Tree Roll-up Algorithm
The core insight of dir-cpu is that a process's CPU cost belongs not only to its immediate directory, but to every ancestor up to the root. This is the roll-up.
How it works
For each process with a non-zero CPU delta, dir-cpu walks up the path hierarchy and adds the CPU percentage to each directory along the way.
dir := filepath.Clean(path) // e.g. "/home/user/projects/app"
for {
dirCPU[dir] += cpuPct
if dir == "/" {
break
}
parent := filepath.Dir(dir)
if parent == dir { // reached filesystem root
break
}
dir = parent
}Example
Process at /home/user/projects/app/worker using 40% CPU:
/home/user/projects/app/worker += 40%
/home/user/projects/app += 40%
/home/user/projects += 40%
/home/user += 40%
/home += 40%
/ += 40%If a second process at /home/user/projects/other uses 20% CPU:
/home/user/projects/other += 20%
/home/user/projects += 20% (now 60% total)
/home/user += 20% (now 60% total)
/home += 20% (now 60% total)
/ += 20% (now 60% total)The resulting view
After aggregating all processes:
60.0% /home/user/projects
60.0% /home/user
60.0% /home
60.0% /
40.0% /home/user/projects/app
40.0% /home/user/projects/app/worker
20.0% /home/user/projects/otherThe root / accumulates the sum of all visible processes — it's always the largest number on a busy system.
Why sums exceed 100%
This is expected and correct behavior.

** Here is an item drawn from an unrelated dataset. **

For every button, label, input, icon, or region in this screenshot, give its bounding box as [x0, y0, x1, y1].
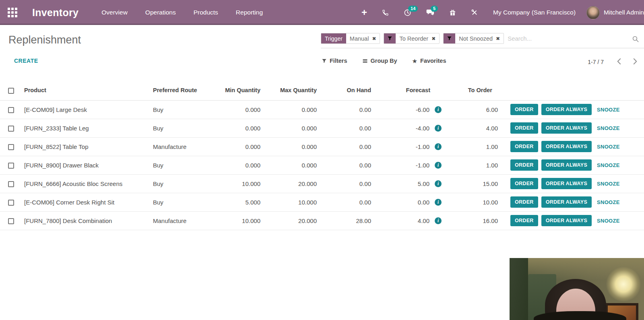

Each directory shows the total CPU load of everything inside it, not a normalized slice. The analogy is a budget tree where child costs roll up to parent totals.
If you see /home/user/projects at 350% on an 8-core machine, it means the processes in that subtree are collectively using 3.5 CPU cores.
Data structure
The aggregation uses a plain map[string]float64:
dirCPU := make(map[string]float64)Keys are cleaned absolute paths. The map is rebuilt from scratch each cycle — no state persists between updates, which keeps memory bounded to the number of distinct directories across all running processes.
Complexity
For each process, path traversal is O(d) where d is the directory depth. Total aggregation time is O(n × d_avg) where n is the number of processes above the threshold.
On a typical Linux desktop with ~300 processes and average depth ~5, this is roughly 1,500 string operations — fast enough to be imperceptible relative to the sampling interval.